We didn’t need Mexican imports in our quest for A000. The San Diego City Schools had an early version of the Internet with an account series for each school, and in some cases students would be given their own account within that series. A000 was the master account. Some computer class or computer club members tried to get the password to A000, although I don’t believe any of them were successful.

Computer hacking has proliferated since the days of A000. If a volunteer provides his or her driver’s license to the school it is possible that some student or other hacker will be able to access that person’s date of birth, driver’s license number, and address. That’s more of a security risk than being around children while being supervised by school district personnel.

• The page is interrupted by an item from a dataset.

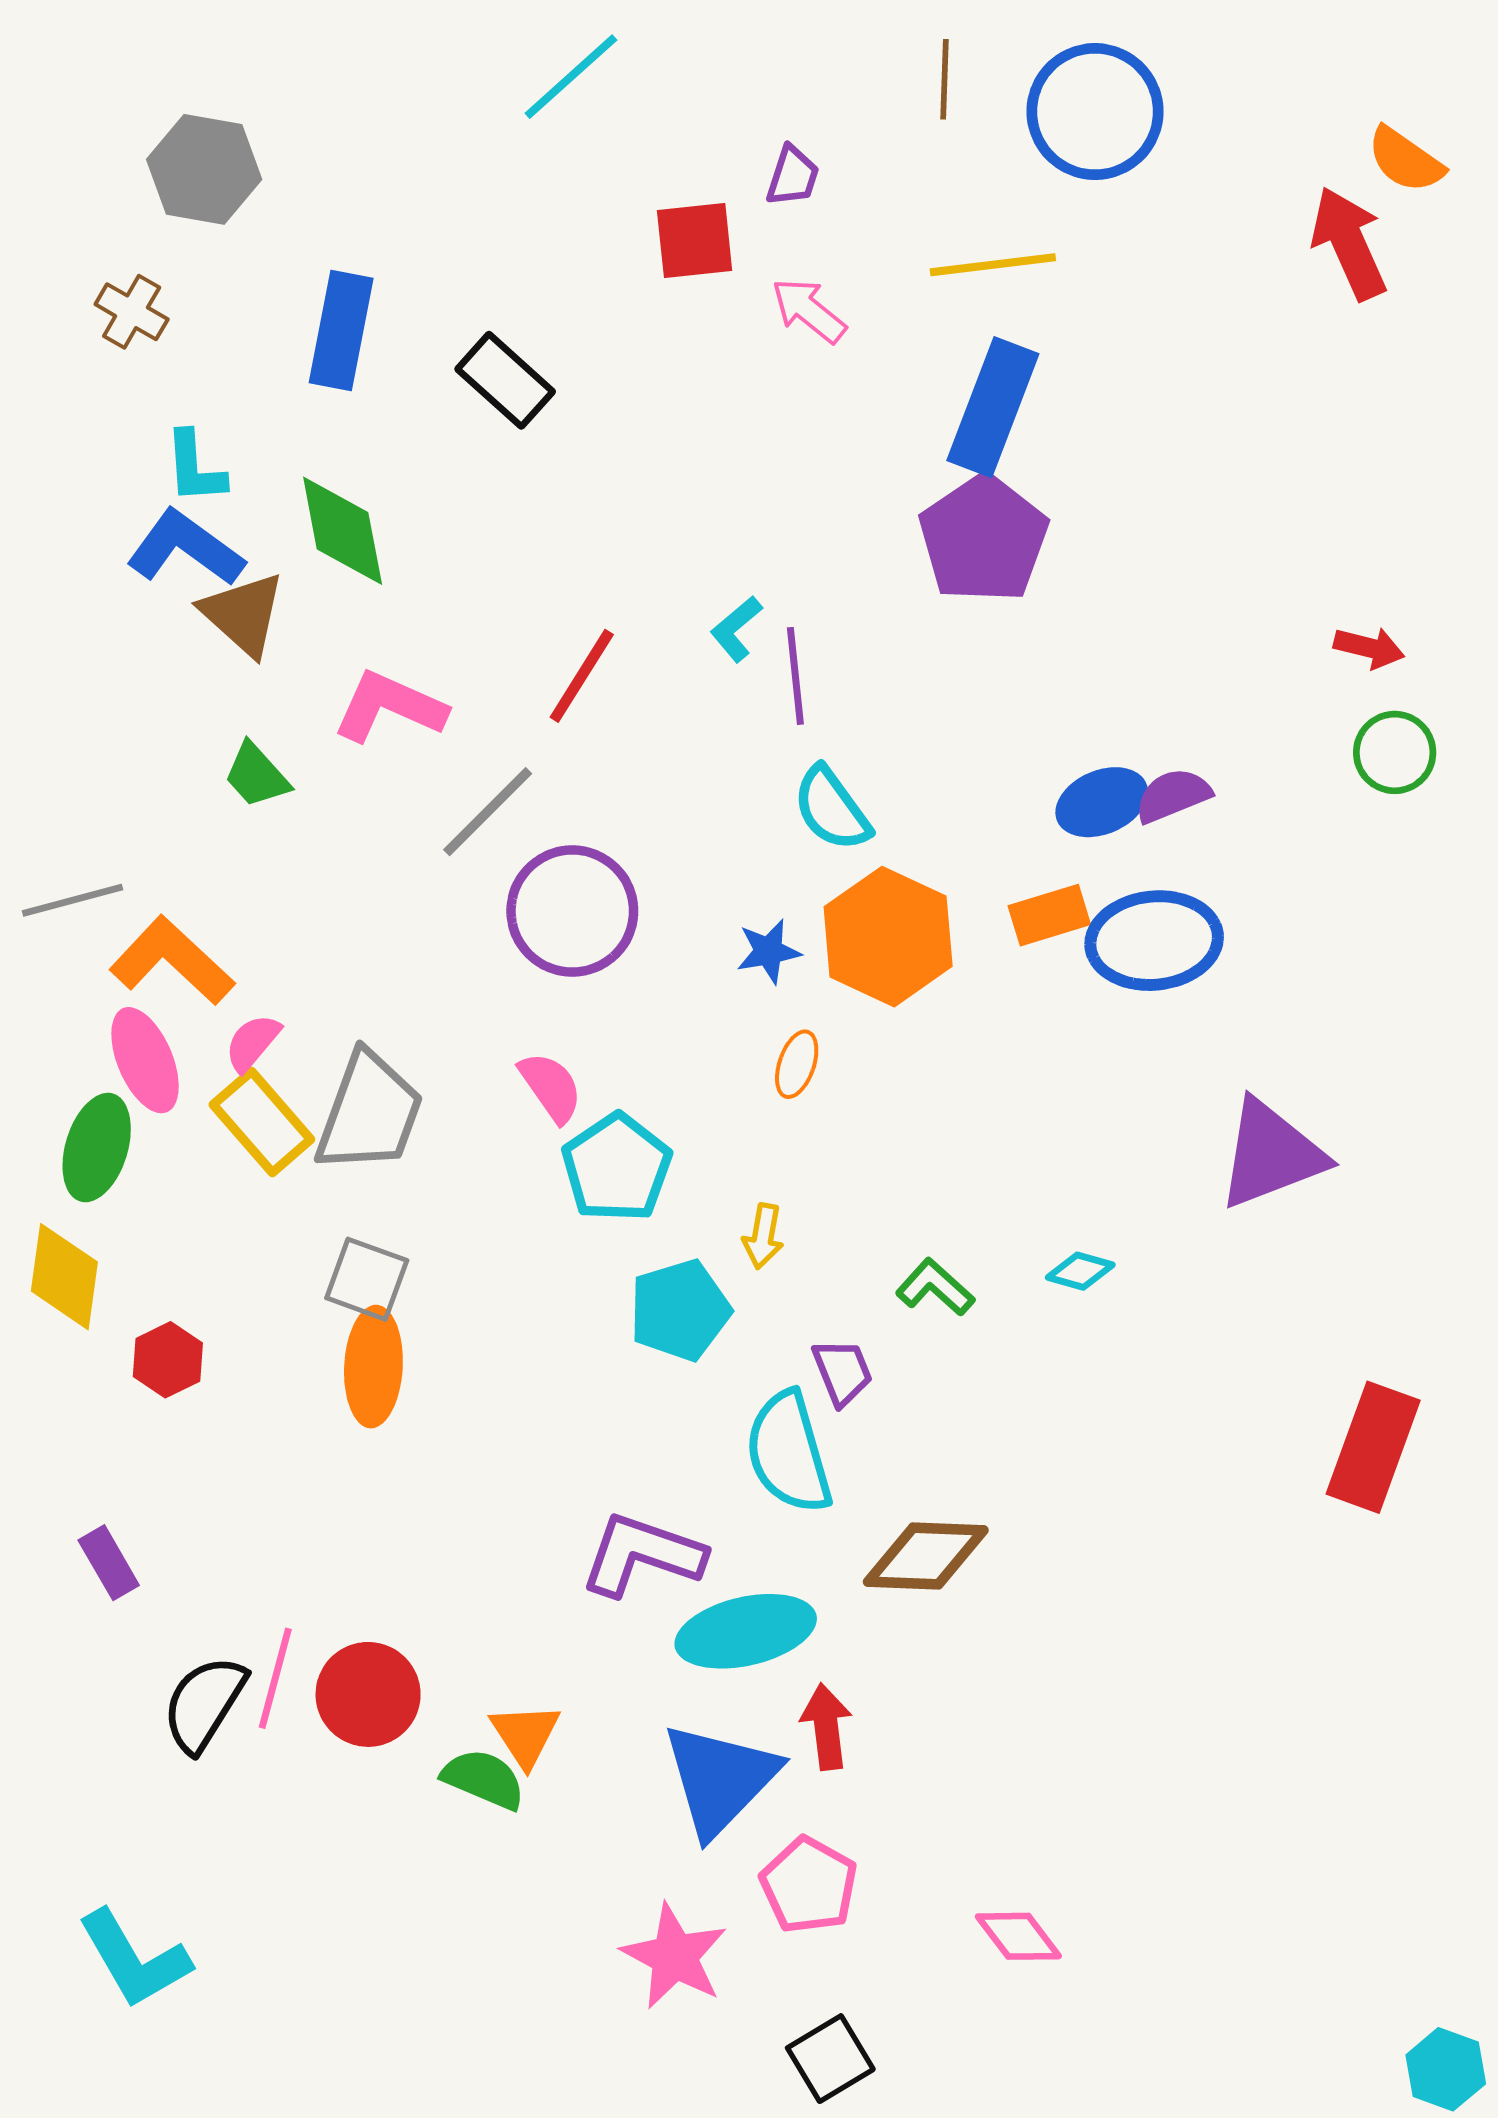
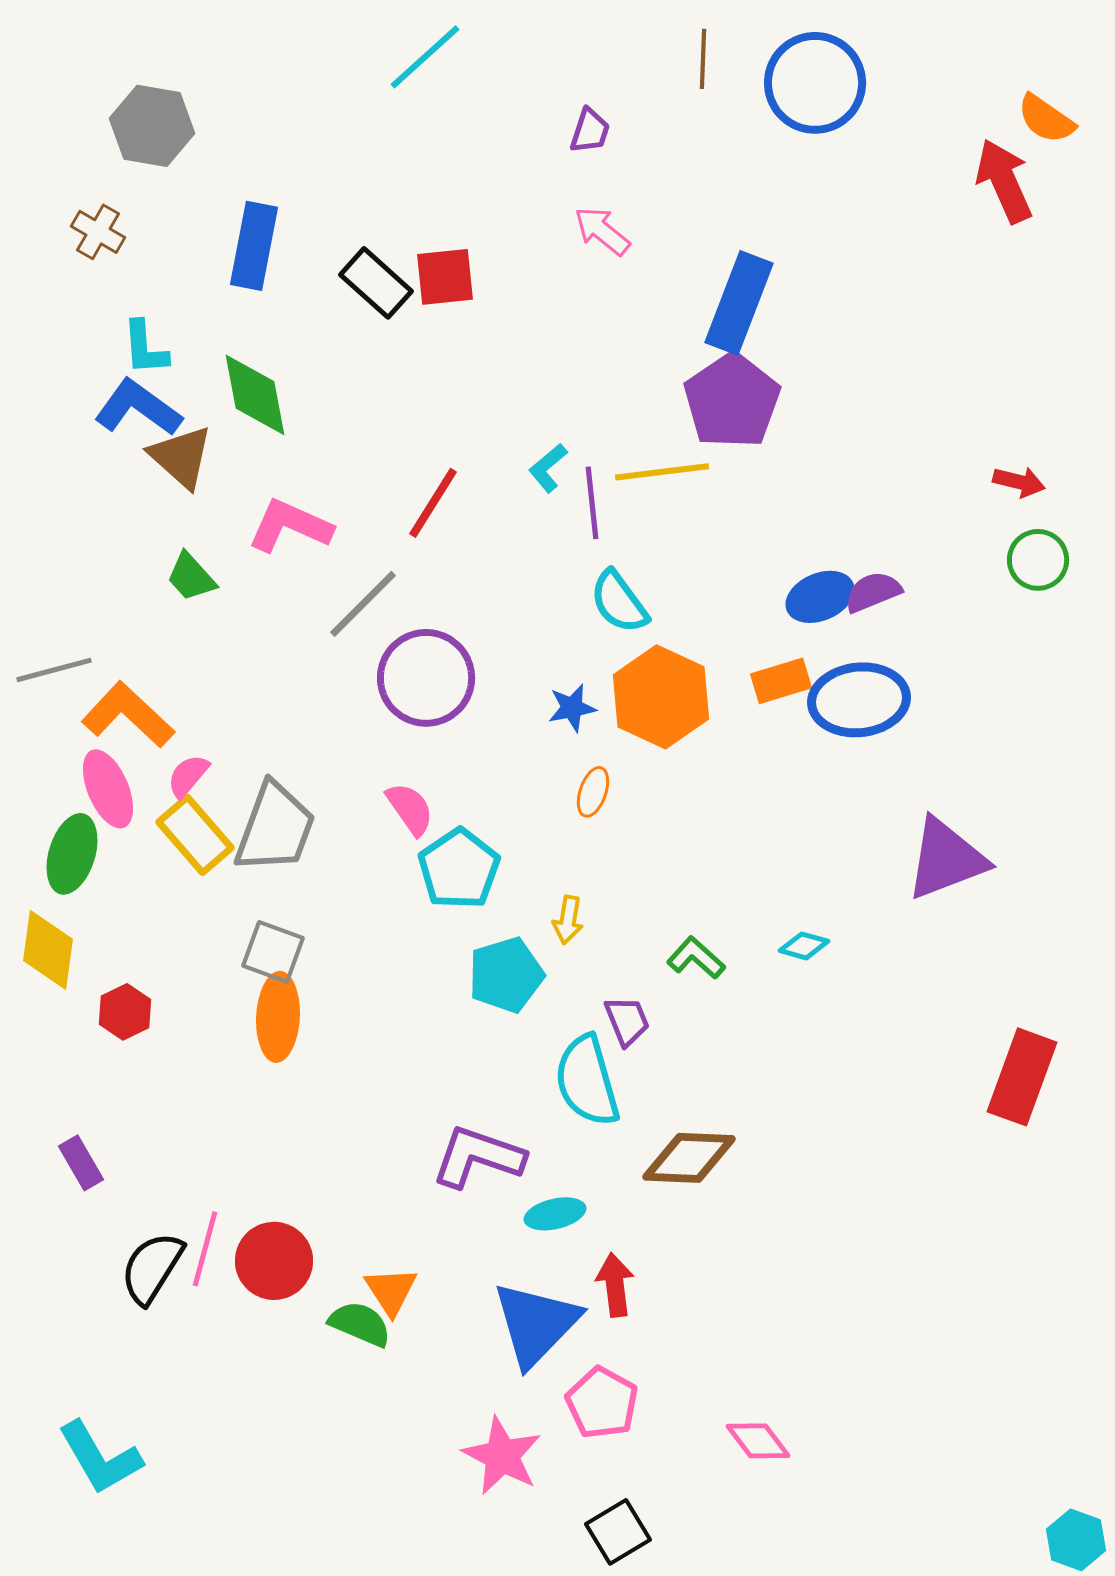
red square: (695, 241) -> (445, 277), moved
yellow line: (993, 265) -> (662, 472), moved
cyan ellipse: (746, 1631) -> (555, 1214), size x0.6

I can support photo ID and background checks for Category C and Category D volunteers, but common sense rather than my desire not to waive the Constitution for a good cause is why I oppose requiring photo ID for Category A and Category B volunteers. As is the case with the ban on soda and candy at schools, the requirement only applies during school hours and not at athletic contests or practices so I don’t need to hand over my ID to check with coaches about their athletic needs and any data base research involving yearbooks can be done through the alumni association rather than through the school yearbook advisor so my volunteer skills don’t require me to put my personal data at risk. But if the school district leaders don’t want a requirement of government-issued photo identification for voters why do they want it for their own volunteers who don’t have unsupervised contact?